In the settler economy, plantation agriculture was controlled by European settlers that confiscated land and marginalized indigenous people. Investment was much more significant as the owners of the capital also lived in those colonies. While exporting mainly primary commodities also, the role of the government was minimal, hence influencing largely the incentive structure.

In the chartered economies, the main characteristic was the involvement in mining by those chartered companies, the little regard for agriculture and associated labour, and infrastructure only to support mining and related activities. There was little attempt to develop domestic governance structures and no investment in human capital development and social services.

In many economies there were reforms in some colonies, largely in response to growing nationalist agitation. Reforms brought in greater participation by the indigenous people in the running of the colonies and hence greater attention paid to social services. The structures of the economies remained the same.

The United Nations Statistical Commission is talking, therefore, largely here, about the inherent Nigerian and inherent South African colonial economies. In other words, it is talking about the 1st economy rather than the 2nd economy. It is not talking about the millions of unemployed and sometimes unemployable young African Nigerians and young African South Africans.
Therefore, instead of bragging and mourning about the size of the gap between those who benefit from the economy and those who are exploited by it, we need to explore an alternative economic model suitable to the indigenous people of Africa.
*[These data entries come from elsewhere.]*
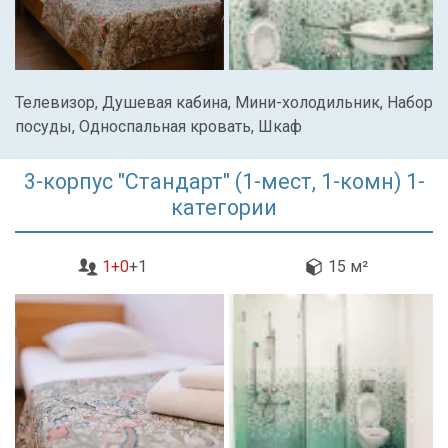
Телевизор, Душевая кабина, Мини-холодильник, Набор
посуды, Односпальная кровать, Шкаф
3-корпус "Стандарт" (1-мест, 1-комн) 1-
категории
1+0
+1
15 м²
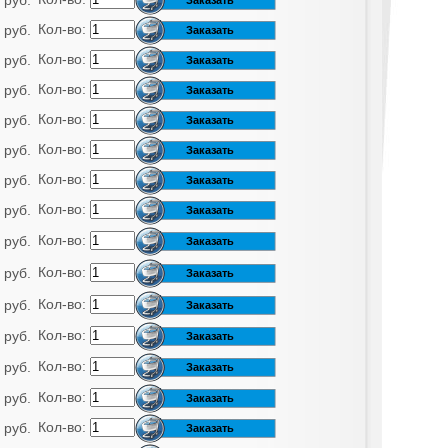
 руб.
Кол-во:
 руб.
Кол-во:
 руб.
Кол-во:
 руб.
Кол-во:
 руб.
Кол-во:
 руб.
Кол-во:
 руб.
Кол-во:
 руб.
Кол-во:
 руб.
Кол-во:
 руб.
Кол-во:
 руб.
Кол-во:
 руб.
Кол-во:
 руб.
Кол-во:
 руб.
Кол-во:
 руб.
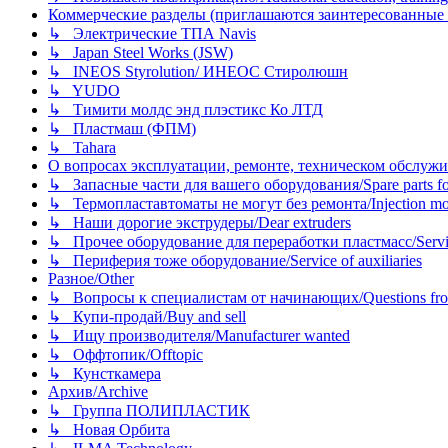
Коммерческие разделы (приглашаются заинтересованные орг
↳ Электрические ТПА Navis
↳ Japan Steel Works (JSW)
↳ INEOS Styrolution/ ИНЕОС Стиролюшн
↳ YUDO
↳ Тимити молдс энд плэстикс Ко ЛТД
↳ Пластмаш (ФПМ)
↳ Tahara
О вопросах эксплуатации, ремонте, техническом обслужива
↳ Запасные части для вашего оборудования/Spare parts fo
↳ Термопластавтоматы не могут без ремонта/Injection mold
↳ Наши дорогие экструдеры/Dear extruders
↳ Прочее оборудование для переработки пластмасс/Service o
↳ Периферия тоже оборудование/Service of auxiliaries
Разное/Other
↳ Вопросы к специалистам от начинающих/Questions fro
↳ Купи-продай/Buy and sell
↳ Ищу производителя/Manufacturer wanted
↳ Оффтопик/Offtopic
↳ Кунсткамера
Архив/Archive
↳ Группа ПОЛИПЛАСТИК
↳ Новая Орбита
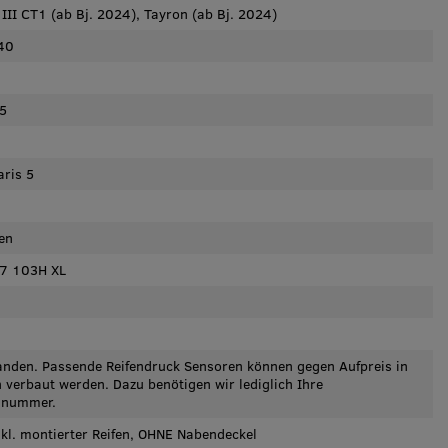
III CT1 (ab Bj. 2024), Tayron (ab Bj. 2024)
40
5
ris 5
en
7 103H XL
anden. Passende Reifendruck Sensoren können gegen Aufpreis in
 verbaut werden. Dazu benötigen wir lediglich Ihre
lnummer.
nkl. montierter Reifen, OHNE Nabendeckel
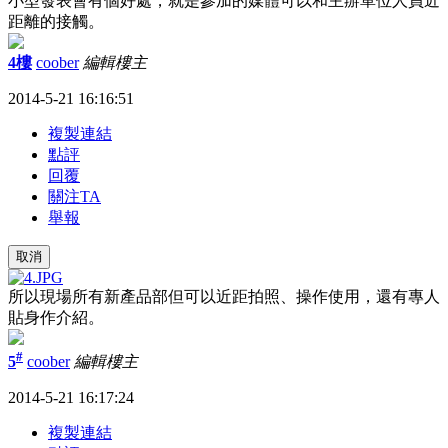
小型發表會有個好處，就是參加的媒體可以和主辦單位人員近
距離的接觸。
4樓
coober
編輯
樓主
2014-5-21 16:16:51
複製連結
點評
回覆
關注TA
舉報
取消
所以現場所有新產品部但可以近距拍照、操作使用，還有專人
貼身作介紹。
#
5
coober
編輯
樓主
2014-5-21 16:17:24
複製連結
However, it is important for South Africa, instead of mourning, but to begin to pay attention to Nigeria’s economic ascendancy. There is more to Nigeria than other unpalatable things they are doing. They are well known for having innovative and entrepreneurial populations, a people not averse to travelling outside their country to explore and exploit opportunities.

So, to be on top of the African continental economy, really is not an issue, the issue must be that umnotho ngumnotho ngabantu, i.e. an economy must be fully inclusive and serve the citizens of the country equally and fully.
The most urgent task facing us is to spread development and industrialization to rural communities in which the majority of our citizens live, thus lessening the stress on urban areas, and increasing the welfare of everyone urban and rural. We must establish, as Vilakazi (2011) and Ayiteyyi (2005) argue, a `wall-to-wall’ industrial foundation for the total nation. Introducing the agricultural revolution into every African village community, and eliminating malnutrition and nutrition-based diseases, shall be measures that will kick-start the development of the national economy. Rural industries should emerge in all provinces. By so doing, we shall end the lop-sided nature of our current economy.

Within the African idiom, we must vastly increase our domestic market by incorporating within the market the 60 percent of our population currently outside or marginal to the market. This shall achieve what any market economy needs – a vastly increased domestic market.

South African political parties are now wrapping up their electioneering and campaigns, without saying anything about the plight of the rural-based African populations of our country, or a kind of a policy shift towards rural economic development – so as to integrate the 2nd economy into the 1st economy.